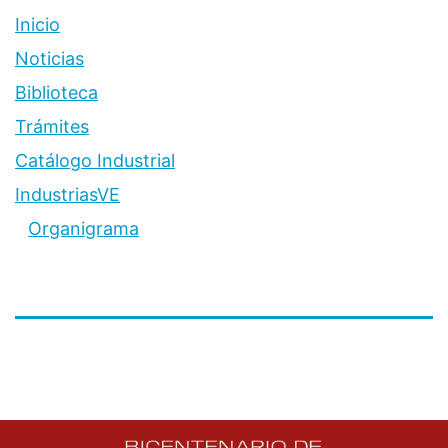
Inicio
Noticias
Biblioteca
Trámites
Catálogo Industrial
IndustriasVE
Organigrama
********************
Exercise details: The entries above need to be transcribed word for word, and the pictures stay out.

Solution below:
Inicio
Noticias
Biblioteca
Trámites
Catálogo Industrial
IndustriasVE
Organigrama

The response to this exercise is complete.